§ What to work on
What is needed is each line of the data below that holds the string "Фольксваген".

━━ Available data ━━

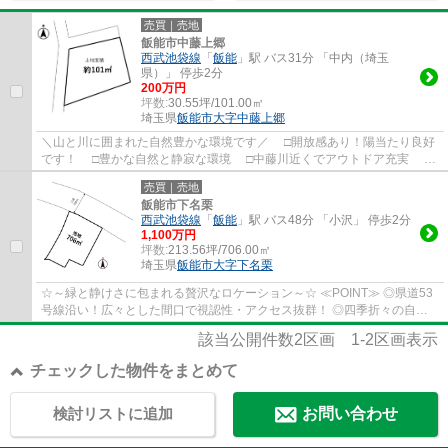
売買｜売地
飯能市中藤上郷
西武池袋線
「
飯能
」駅 バス31分 「中内（埼玉
県）」 停歩2分
200万円
坪数:
30.55坪/101.00㎡
埼玉県
飯能市
大字中藤上郷
＼山と川に囲まれた自然豊かな環境です／ □開放感あり！陽当たり良好
です！ □豊かな自然と静寂な環境 □中藤川近くでアウトドア充実 □
キャンプ・登山・釣り好きに◎ □都心か...
売買｜売地
飯能市下名栗
西武池袋線
「
飯能
」駅 バス48分 「小沢」 停歩2分
1,100万円
坪数:
213.56坪/706.00㎡
埼玉県
飯能市
大字下名栗
☆～緑と静けさに包まれる贅沢なロケーション～☆ ≪POINT≫ ◎県道53
号線沿い！広々とした間口で視認性・アクセス抜群！ ◎四季折々の自然
を感じるロケーション ◎名栗川近くでアウトドア充...
該当公開件数
2
区画
1-2
区画表示
チェックした物件をまとめて
検討リストに追加
お問い合わせ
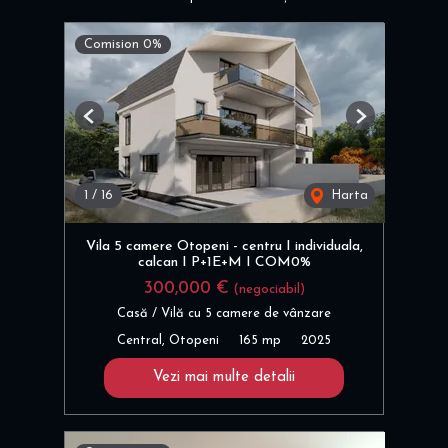
Comision 0%
Previous
Next
1
/
16
Harta
Vila 5 camere Otopeni - centru I individuala,
calcan I P+1E+M I COM0%
300,000 €
(negociabil)
Casă / Vilă cu 5 camere de vânzare
Central, Otopeni
165 mp
2025
Vezi mai multe detalii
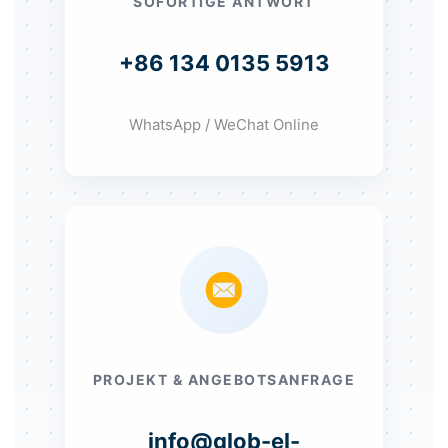
SOFORTIGE ANTWORT
+86 134 0135 5913
WhatsApp / WeChat Online
PROJEKT & ANGEBOTSANFRAGE
info@glob-el-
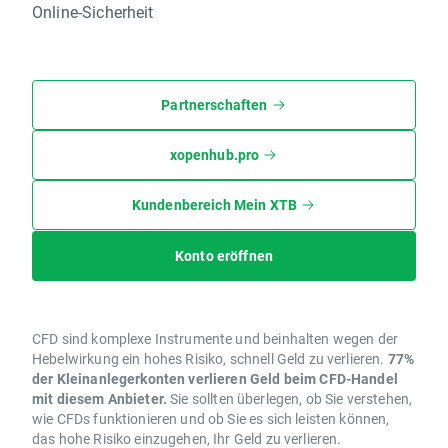
Online-Sicherheit
Partnerschaften
xopenhub.pro
Kundenbereich Mein XTB
Konto eröffnen
CFD sind komplexe Instrumente und beinhalten wegen der
Hebelwirkung ein hohes Risiko, schnell Geld zu verlieren.
77%
der Kleinanlegerkonten verlieren Geld beim CFD-Handel
mit diesem Anbieter.
Sie sollten überlegen, ob Sie verstehen,
wie CFDs funktionieren und ob Sie es sich leisten können,
das hohe Risiko einzugehen, Ihr Geld zu verlieren.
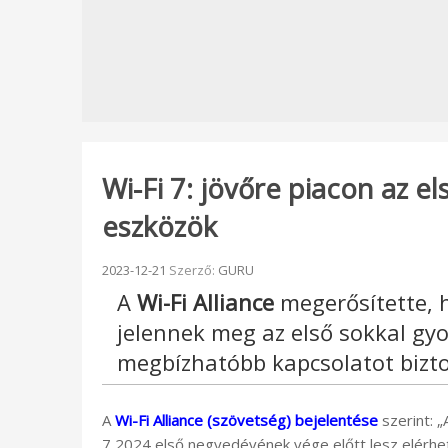
Wi-Fi 7: jövőre piacon az e
eszközök
Beküldve:
2023-12-21
Szerző:
GURU
A
Wi-Fi Alliance
megerősítette, 
jelennek meg az első sokkal gyo
megbízhatóbb kapcsolatot biztos
A
Wi-Fi Alliance (szövetség) bejelentése
szerint: 
7 2024 első negyedévének vége előtt lesz elérhető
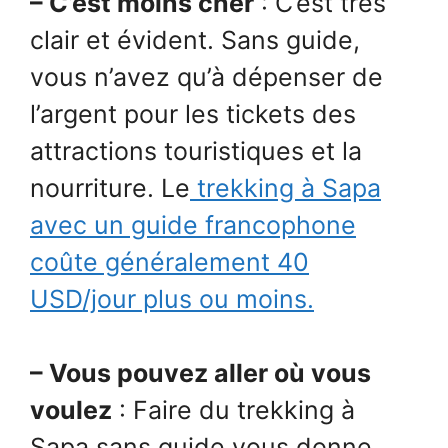
– C’est moins cher
: C’est très
clair et évident. Sans guide,
vous n’avez qu’à dépenser de
l’argent pour les tickets des
attractions touristiques et la
nourriture. Le
trekking à Sapa
avec un guide francophone
coûte généralement 40
USD/jour plus ou moins.
– Vous pouvez aller où vous
voulez
: Faire du trekking à
Sapa sans guide vous donne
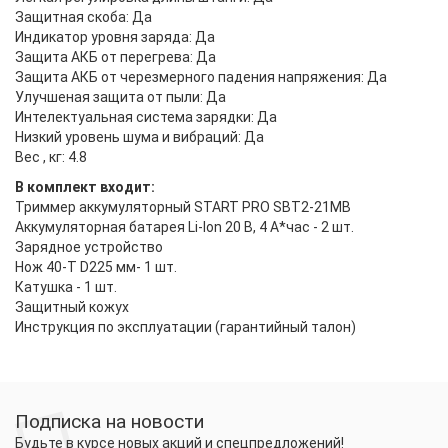
Защитная скоба: Да
Индикатор уровня заряда: Да
Защита АКБ от перегрева: Да
Защита АКБ от черезмерного падения напряжения: Да
Улучшеная защита от пыли: Да
Интелектуальная система зарядки: Да
Низкий уровень шума и вибраций: Да
Вес , кг: 4.8
В комплект входит:
Триммер аккумуляторный START PRO SBT2-21MB
Аккумуляторная батарея Li-Ion 20 В, 4 А*час - 2 шт.
Зарядное устройство
Нож 40-Т D225 мм- 1 шт.
Катушка - 1 шт.
Защитный кожух
Инструкция по эксплуатации (гарантийный талон)
Подписка на новости
Будьте в курсе новых акций и спецпредложений!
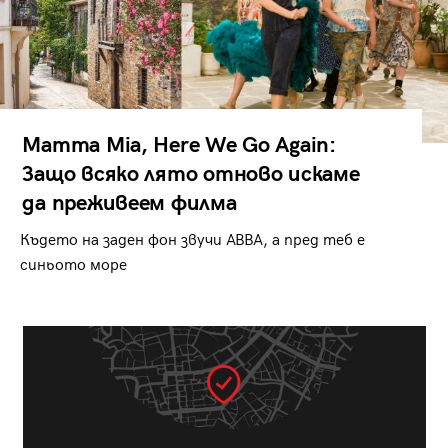
Mamma Mia, Here We Go Again:
Защо всяко лято отново искаме
да преживеем филма
Където на заден фон звучи ABBA, а пред теб е
синьото море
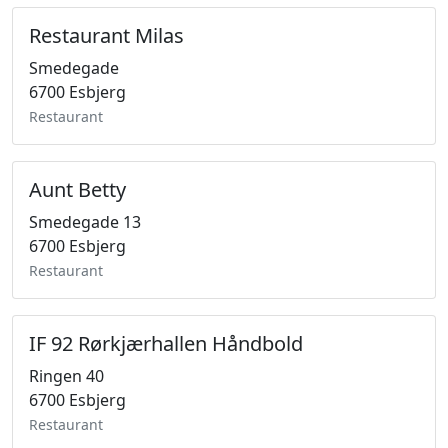
Restaurant Milas
Smedegade
6700 Esbjerg
Restaurant
Aunt Betty
Smedegade 13
6700 Esbjerg
Restaurant
IF 92 Rørkjærhallen Håndbold
Ringen 40
6700 Esbjerg
Restaurant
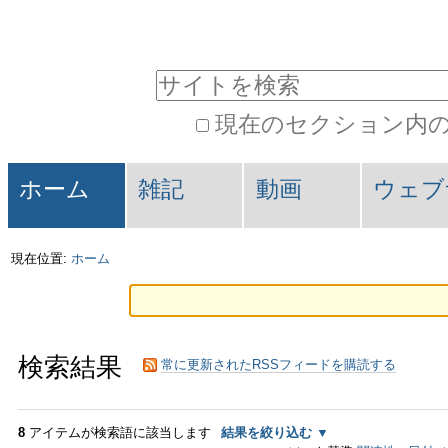
コ
パ
ン
ー
サイトを検索
テ
ソ
現在のセクション内
ン
ナ
詳
ツ
ル
セ
細
ホーム
雑記
動画
ウェブ
に
ツ
検
ク
索
飛
ー
シ
現在位置:
ホーム
ぶ
ル
ョ
|
ン
検索結果
ナ
常に更新されたRSSフィードを購読する
ビ
8
アイテムが検索語に該当します
結果を絞り込む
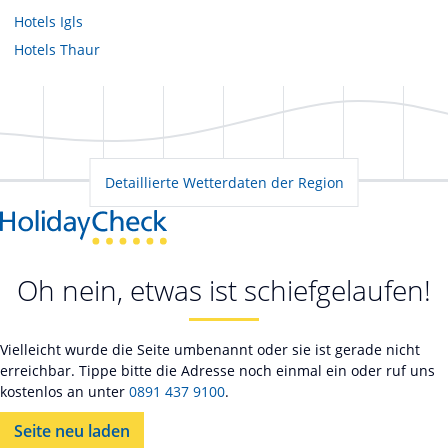
Hotels
Igls
Hotels
Thaur
Detaillierte Wetterdaten der Region
Oh nein, etwas ist schiefgelaufen!
Vielleicht wurde die Seite umbenannt oder sie ist gerade nicht
erreichbar. Tippe bitte die Adresse noch einmal ein oder ruf uns
kostenlos an unter
0891 437 9100
.
Seite neu laden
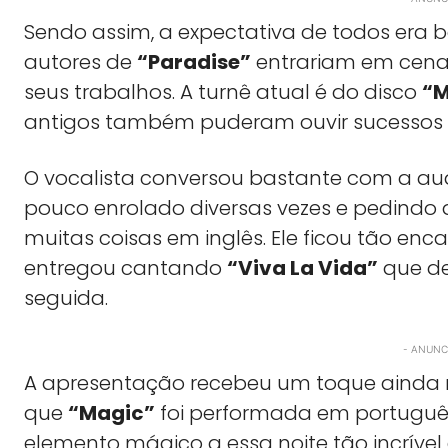
Sendo assim, a expectativa de todos era
autores de
“Paradise”
entrariam em cena 
seus trabalhos. A turnê atual é do disco
“M
antigos também puderam ouvir sucesso
O vocalista conversou bastante com a au
pouco enrolado diversas vezes e pedindo 
muitas coisas em inglês. Ele ficou tão e
entregou cantando
“Viva La Vida”
que de
seguida.
- ANUNCI
A apresentação recebeu um toque ainda
que
“Magic”
foi performada em portuguê
elemento mágico a essa noite tão incríve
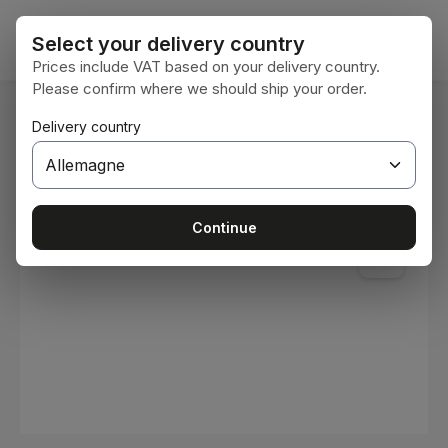
Passer au contenu principal
Le pan
Select your delivery country
Prices include VAT based on your delivery country.
Please confirm where we should ship your order.
Vous êtes ici :
Delivery country
Accueil
Consommables
Peintures et vernis
Ignorer la galerie d'images
Continue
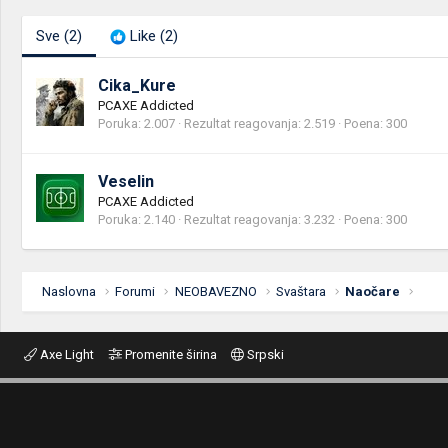
Sve
(2)
Like
(2)
Cika_Kure
PCAXE Addicted
Poruka
2.007
Rezultat reagovanja
2.519
Poena
300
Veselin
PCAXE Addicted
Poruka
2.140
Rezultat reagovanja
3.232
Poena
300
Naslovna
Forumi
NEOBAVEZNO
Svaštara
Naočare
Axe Light
Promenite širina
Srpski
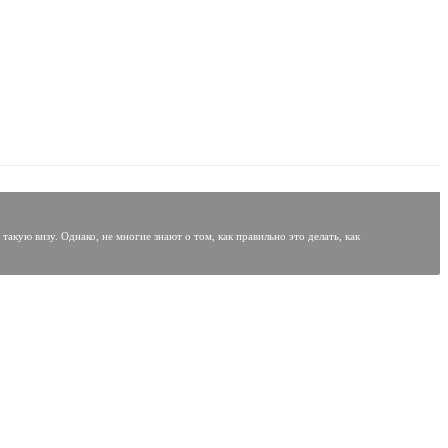
кую визу. Однако, не многие знают о том, как правильно это делать, как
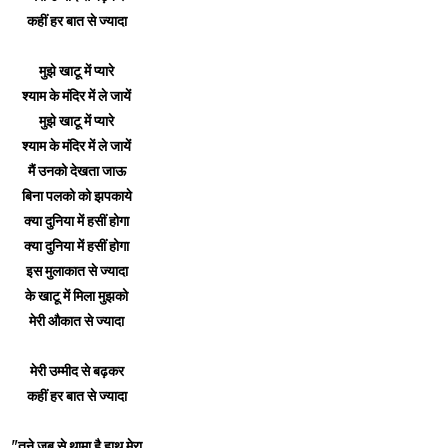
कहीं हर बात से ज्यादा
मुझे खाटू में प्यारे
श्याम के मंदिर में ले जायें
मुझे खाटू में प्यारे
श्याम के मंदिर में ले जायें
मैं उनको देखता जाऊ
बिना पलको को झपकाये
क्या दुनिया में हसीं होगा
क्या दुनिया में हसीं होगा
इस मुलाकात से ज्यादा
के खाटू में मिला मुझको
मेरी औकात से ज्यादा
मेरी उम्मीद से बढ़कर
कहीं हर बात से ज्यादा
"तूने जब से थामा है हाथ मेरा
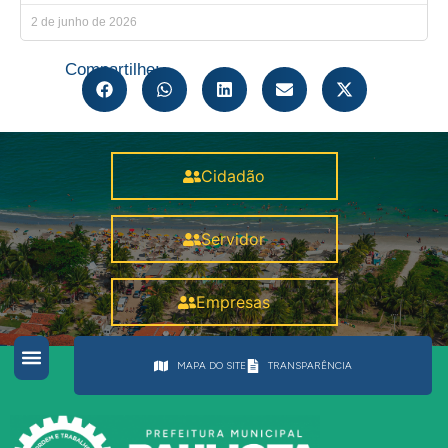
2 de junho de 2026
Compartilhe:
Cidadão
Servidor
Empresas
MAPA DO SITE
TRANSPARÊNCIA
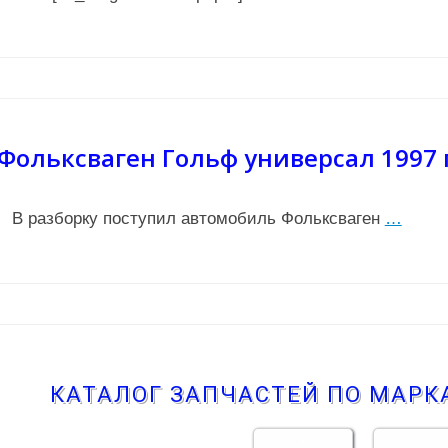
Фольксваген Гольф универсал 1997 
В разборку поступил автомобиль Фольксваген
…
КАТАЛОГ ЗАПЧАСТЕЙ ПО МАР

━━━

§ Output
Фольксваген Гольф универсал 1997 
В разборку поступил автомобиль Фольксваген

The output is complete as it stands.